Replace sevearl characters with a single same character? Topic is solved

Get help with using AutoHotkey (v1.1 and older) and its commands and hotkeys
CaptainProton
Posts: 46
Joined: 06 May 2017, 13:38

Replace sevearl characters with a single same character?

15 May 2017, 10:21

I'm trying to clean up a string from several (in this case, illegal Windows) characters. They are all to be completely removed, or replaced with a single space character (" "). One practical solution is this one adapted from here:

Code: Select all

testVar := "T*h<is> i:s a| t?e\s/t"

replace :=   {"<":"", ">":"", ":":"", "*":"", "/":"", "\":"", "|":"", "?":"", "*":""}

For inputVar, outputVar in replace
   StringReplace, testVar, testVar, %inputVar%, %outputVar%, All

msgbox %testVar%
But, I'm wondering if there is something more practical. Any ideas?
CaptainProton
Posts: 46
Joined: 06 May 2017, 13:38

Re: Replace sevearl characters with a single same character?

15 May 2017, 12:15

evilC wrote:That is pretty efficient already - you could maybe to it in one pass with a regex, but I would say that is already good enough
Can you please show me how it can be done with Regex?
CaptainProton
Posts: 46
Joined: 06 May 2017, 13:38

Re: Replace sevearl characters with a single same character?

15 May 2017, 13:13

evilC wrote:

Code: Select all

testVar := "T*h<is> i:s a| t?e\s/t"
str := RegexReplace(testVar, "[<>:\*|\?\\/]", "")
msgbox % str
Awesome! Thank you!
CaptainProton
Posts: 46
Joined: 06 May 2017, 13:38

Re: Replace sevearl characters with a single same character?

15 May 2017, 13:30

evilC wrote:

Code: Select all

testVar := "T*h<is> i:s a| t?e\s/t"
str := RegexReplace(testVar, "[<>:\*|\?\\/]", "")
msgbox % str
Sorry, but I need to ask you one more thing... I managed to figure out how to also trim down extra spaces to one space like this:

Code: Select all

testVar:=RegExReplace(testVar,"` +","` ")
However, is it possible to combine it with the one you placed above? Basically, is it possible to replace the characters above with nothing ("") and also replace multiple spaces with only a single space (" ") with a single command?
User avatar
jeeswg
Posts: 6902
Joined: 19 Dec 2016, 01:58
Location: UK

Re: Replace sevearl characters with a single same character?

15 May 2017, 13:31

From:
RegEx handy examples (RegExMatch, RegExReplace) - AutoHotkey Community
https://autohotkey.com/boards/viewtopic.php?f=7&t=28031

Code: Select all

;check for invalid filename characters [Chr(1) to Chr(31) and \/:*?"<>|]
if RegExMatch(vName, "[" Chr(1) "-" Chr(31) "\\/:*?""<>|]") ;invalid file name characters (40)
if RegExMatch(vPath, "[" Chr(1) "-" Chr(31) "/*?""<>|]") ;invalid file path characters (38) (allow : and \)
E.g. Chr(1) to Chr(31) can include tab/LF/CR.

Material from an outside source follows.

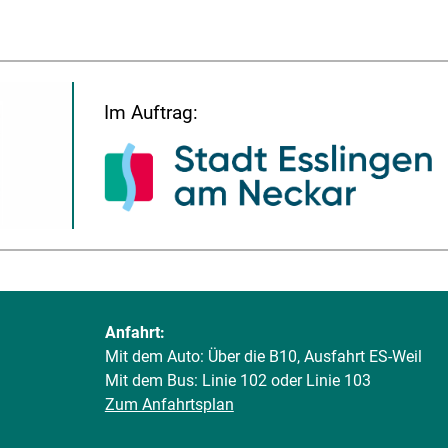
Im Auftrag:
Anfahrt:
Mit dem Auto: Über die B10, Ausfahrt ES-Weil
Mit dem Bus: Linie 102 oder Linie 103
Zum Anfahrtsplan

Btw in the original post * is there twice. Also " is invalid.
homepage | tutorials | wish list | fun threads | donate
WARNING: copy your posts/messages before hitting Submit as you may lose them due to CAPTCHA
User avatar
jeeswg
Posts: 6902
Joined: 19 Dec 2016, 01:58
Location: UK

Re: Replace sevearl characters with a single same character?

15 May 2017, 13:39

It may be possible to do 2 in 1 like so:

Code: Select all

q:: ;replace invalid filename characters + trim multiple spaces
testVar := "   T*h<is>   i:s   a|   t?e\s/t   "
vText := RegExReplace(testVar,"(?<= ) +|[" Chr(1) "-" Chr(31) "\\/:*?""<>|]","")
MsgBox, % "[" vText "]"
return
The problem in combining them is each task has a different replace text.

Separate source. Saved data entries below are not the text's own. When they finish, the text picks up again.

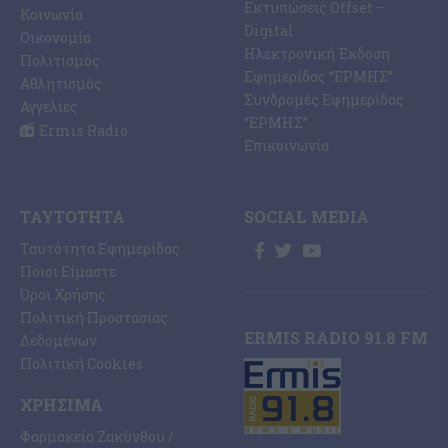
Εκτυπώσεις Offset –
Κοινωνία
Digital
Οικονομία
Ηλεκτρονική Έκδοση
Πολιτισμός
Εφημερίδας “ΕΡΜΗΣ”
Αθλητισμός
Συνδρομές Εφημερίδας
Αγγελίες
“ΕΡΜΗΣ”
Ermis Radio
Επικοινωνία
ΤΑΥΤΌΤΗΤΑ
SOCIAL MEDIA
Ταυτότητα Εφημερίδας
Ποιοι Είμαστε
Όροι Χρήσης
Πολιτική Προστασίας
ERMIS RADIO 91.8 FM
Δεδομένων
Πολιτική Cookies
ΧΡΉΣΙΜΑ
Φαρμακεία Ζακύνθου /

However replacing n spaces with 1 space, is the same as replacing the 2nd space onwards with nothing.

Replace any consecutive spaces, that have a space before them with nothing.

Btw although this appears to work, I would want to triple-check it before industrial usage.
homepage | tutorials | wish list | fun threads | donate
WARNING: copy your posts/messages before hitting Submit as you may lose them due to CAPTCHA
CaptainProton
Posts: 46
Joined: 06 May 2017, 13:38

Re: Replace sevearl characters with a single same character?

15 May 2017, 14:06

jeeswg wrote:It may be possible to do 2 in 1 like so:

Code: Select all

q:: ;replace invalid filename characters + trim multiple spaces
testVar := "   T*h<is>   i:s   a|   t?e\s/t   "
vText := RegExReplace(testVar,"(?<= ) +|[" Chr(1) "-" Chr(31) "\\/:*?""<>|]","")
MsgBox, % "[" vText "]"
return
The problem in combining them is each task has a different replace text.

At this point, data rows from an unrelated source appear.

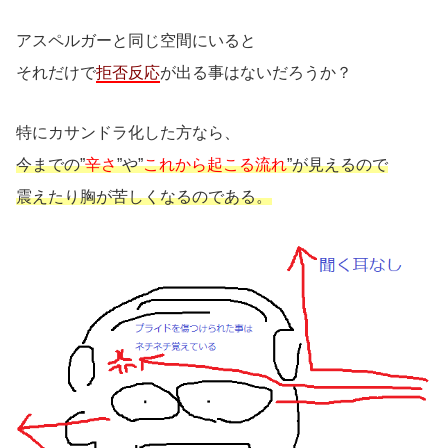
アスペルガーと同じ空間にいると
それだけで
拒否反応
が出る事はないだろうか？
特にカサンドラ化した方なら、
今までの”
辛さ
”や”
これから起こる流れ
”が見えるので
震えたり胸が苦しくなるのである。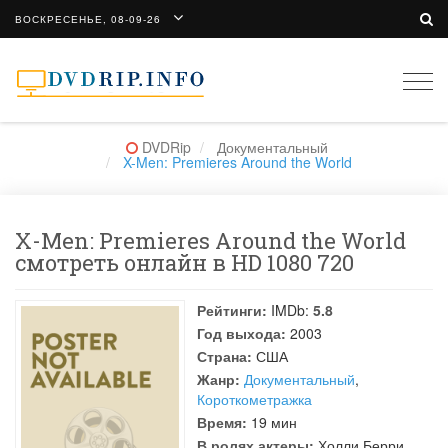
ВОСКРЕСЕНЬЕ, 08-09-26
Togg
navi
DVDRip
Документальный
X-Men: Premieres Around the World
X-Men: Premieres Around the World
смотреть онлайн в HD 1080 720
Рейтинги:
IMDb:
5.8
Год выхода:
2003
Страна:
США
Жанр:
Документальный
,
Короткометражка
Время:
19 мин
В ролях актеры:
Холли Берри
,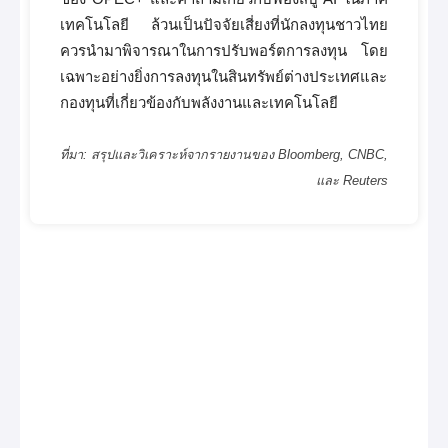
เทคโนโลยี ล้วนเป็นปัจจัยเสี่ยงที่นักลงทุนชาวไทย
ควรนำมาพิจารณาในการปรับพอร์ตการลงทุน โดย
เฉพาะอย่างยิ่งการลงทุนในสินทรัพย์ต่างประเทศและ
กองทุนที่เกี่ยวข้องกับพลังงานและเทคโนโลยี
ที่มา: สรุปและวิเคราะห์จากรายงานของ Bloomberg, CNBC,
และ Reuters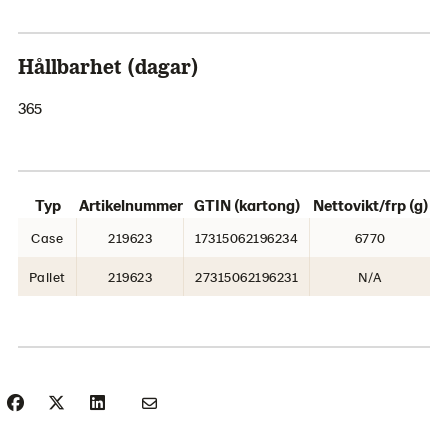
Hållbarhet (dagar)
365
Typ
Artikelnummer
GTIN (kartong)
Nettovikt/frp (g)
Case
219623
17315062196234
6770
Pallet
219623
27315062196231
N/A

However replacing n spaces with 1 space, is the same as replacing the 2nd space onwards with nothing.

Replace any consecutive spaces, that have a space before them with nothing.

Btw although this appears to work, I would want to triple-check it before industrial usage.
Wow... ok, would you mind explaining what exactly is going on in there? That looks nuts.

Well done!
User avatar
jeeswg
Posts: 6902
Joined: 19 Dec 2016, 01:58
Location: UK

Re: Replace sevearl characters with a single same character?

15 May 2017, 15:00

I'm basically doing this, replace a with nothing, then b with nothing:
RegExReplace(testVar,"a|b","")

(?<= ) +
This uses a look-behind assertion. Replace one or more spaces if preceded by a space (the preceding space is not replaced).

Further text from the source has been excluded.